The Software IP Report

PTAB in CBM Kills Internet Advertising Click-Fraud Patent

Claims of a patent directed to detecting internet advertising click-fraud were eligible for Covered Business Method (CBM) Review, and moreover were patent-ineligible under the Mayo/Alice test and 35 U.S.C. § 101, said the Patent Trial and Appeal Board (PTAB) in a Final Written Decision in Google, Inc. v. Zuili, CBM2016-00008 (Patent 8,671,057 B1) (PTAB April 24, 2017.)

The title of U.S. Patent No. 8,671,057 more or less tells the story: “Method and System to Detect Invalid and Fraudulent Impressions and Clicks in Web-Based Advertisement Schemes.” The PTAB concluded that the only independent claim of the ’057 patent “meets the financial requirement of CBM eligibility because it recites a financial transaction.” Left unaddressed was the “Petitioner’s argument that claim 1 is financial in nature because it recites advertising.”

The Patent Owner argued that the ’057 patent did not meet the “financial product or service” requirement for covered business method patents. However, the PTAB accepted the Petitioner’s argument that a system directed to providing links to merchant webpages as part of an advertising scheme and pay-per-click system was a financial product or service. The Patent Owner’s argument that the claims were simply directed to determining invalid clicks, and could be used on sites that did not belong to merchants, was to no avail.

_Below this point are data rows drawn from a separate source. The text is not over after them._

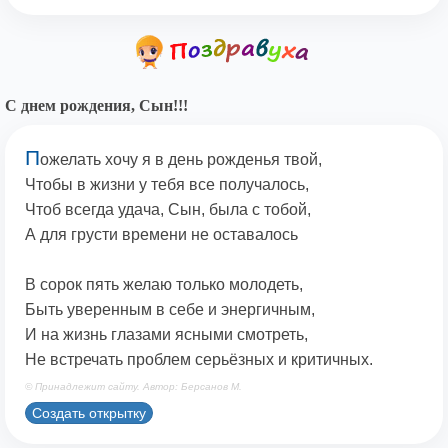
С днем рождения, Сын!!!
П
ожелать хочу я в день рожденья твой,
Чтобы в жизни у тебя все получалось,
Чтоб всегда удача, Сын, была с тобой,
А для грусти времени не оставалось
В сорок пять желаю только молодеть,
Быть уверенным в себе и энергичным,
И на жизнь глазами ясными смотреть,
Не встречать проблем серьёзных и критичных.
© Принадлежит сайту. Автор: Берсанов М.
Создать открытку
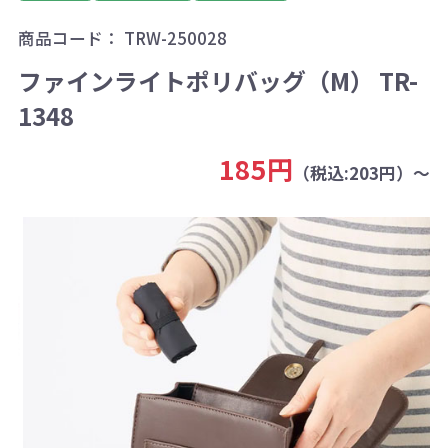
商品コード：
TRW-250028
ファインライトポリバッグ（M） TR-
1348
185円
（税込:203円）～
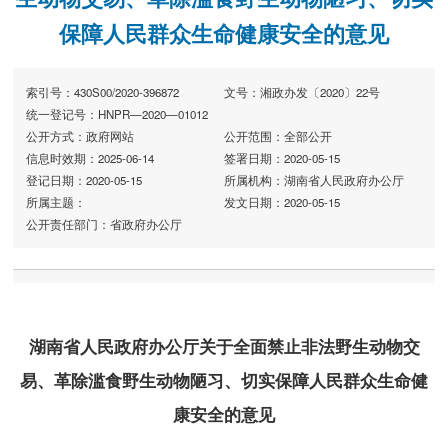
保障人民群众生命健康安全的意见
索引号：430S00/2020-396872
文号：湘政办发〔2020〕22号
统一登记号：HNPR—2020—01012
公开方式：政府网站
公开范围：全部公开
信息时效期：2025-06-14
签署日期：2020-05-15
登记日期：2020-05-15
所属机构：湖南省人民政府办公厅
所属主题：
发文日期：2020-05-15
公开责任部门：省政府办公厅
湖南省人民政府办公厅
关于全面禁止非法野生动物交
易、革除滥食
野生动物陋习、切实保障人民群众
生命健
康安全的
意见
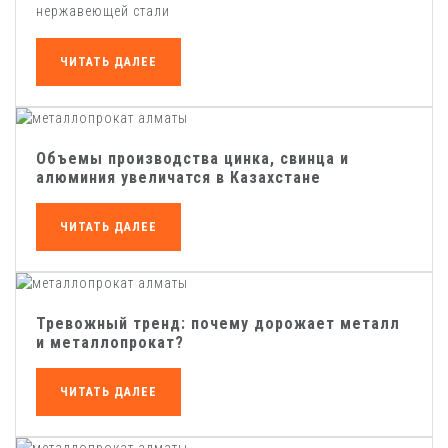
нержавеющей стали
ЧИТАТЬ ДАЛЕЕ
Объемы производства цинка, свинца и
алюминия увеличатся в Казахстане
ЧИТАТЬ ДАЛЕЕ
Тревожный тренд: почему дорожает металл
и металлопрокат?
ЧИТАТЬ ДАЛЕЕ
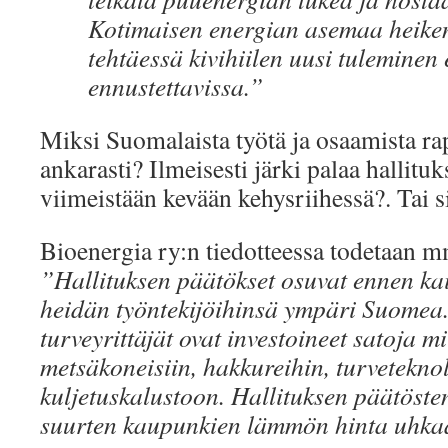
Kotimaisen energian asemaa heiken
tehtäessä kivihiilen uusi tuleminen e
ennustettavissa.”
Miksi Suomalaista työtä ja osaamista ra
ankarasti? Ilmeisesti järki palaa hallit
viimeistään kevään kehysriihessä?. Tai 
Bioenergia ry:n tiedotteessa todetaan m
”Hallituksen päätökset osuvat ennen kai
heidän työntekijöihinsä ympäri Suomea.
turveyrittäjät ovat investoineet satoja m
metsäkoneisiin, hakkureihin, turvetekno
kuljetuskalustoon. Hallituksen päätöst
suurten kaupunkien lämmön hinta uhka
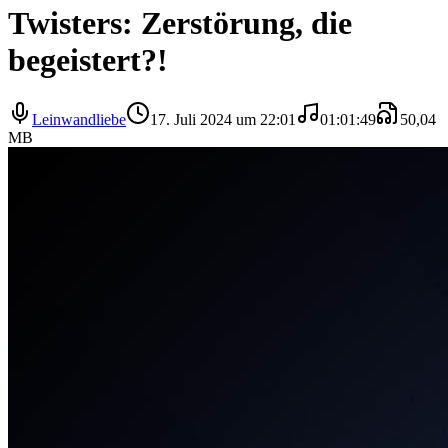
Twisters: Zerstörung, die
begeistert?!
Leinwandliebe
17. Juli 2024 um 22:01
01:01:49
50,04
MB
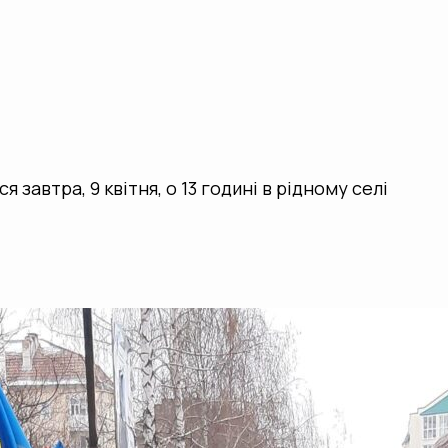
 завтра, 9 квітня, о 13 годині в рідному селі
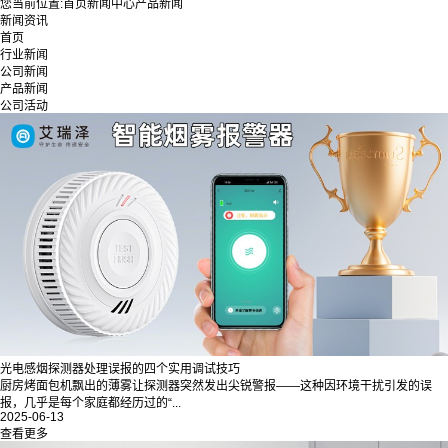
您当前位置:
首页
新闻中心
产品新闻
新闻资讯
首页
行业新闻
公司新闻
产品新闻
公司活动
光电感烟探测器处理误报的四个实用调试技巧
厨房烤面包机飘出的薄雾让探测器突然发出尖锐警报——这种因环境干扰引发的误
报，几乎是每个家庭都经历过的“...
2025-06-13
查看更多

Further, the PTAB went to lengths to explain that the claims here did not have an “attenuated” relationship to a financial product or service. Instead, the whole point of a pay-per-click system is to get somebody to click a link based on a monetary value attached to that act. The point of determining an invalid click is to identify “one that should not be counted by the pay-per-click system and that click should not be charged for the user.” Without reading limitations from the specification into the claims, the PTAB noted that the inventor could identify no utility outside of advertising, and that the only possible use for claim 1 was with respect to clicks that were financial transactions.

Moreover, the claims were not directed to a “technological invention.” All of the technology in the claims was known in the prior art. No technical problem was solved; rather the problem being solved was that “of overcharging merchant advertisers for invalid clicks.”

And with that, you can see where the Section 101 patent-eligibility analysis is going. The PTAB agreed with the Petitioner that the claims at issue were directed “to a patent-ineligible abstract idea, specifically the concept of detecting invalid clicks based on the time between two requests by the same device.” The claims made only one determination: “whether a click is invalid based on an examination of the time between clicks.” There was no improvement to a computer or software, simply a recitation of “a long-standing economic task.”

Unsurprisingly, therefore, the PTAB also found that the claims did not recite an inventive concept that was “significantly more” than the abstract idea. The PTAB rejected the Patent Owner’s argument “that the challenged claims define ‘a specific combination of technical computer functions’ that remove the claims from the realm of mere abstract ideas.” Sending codes to different devices was not a “transformation” of conventional systems to improve internet advertising click-fraud detection. In fact, claim 1 recites sending a code once, and then does not reference it again. The code is not used in performing any task, and could not be transformative.

Some of the claims of the ’057 patent were also determined to be obvious over prior art.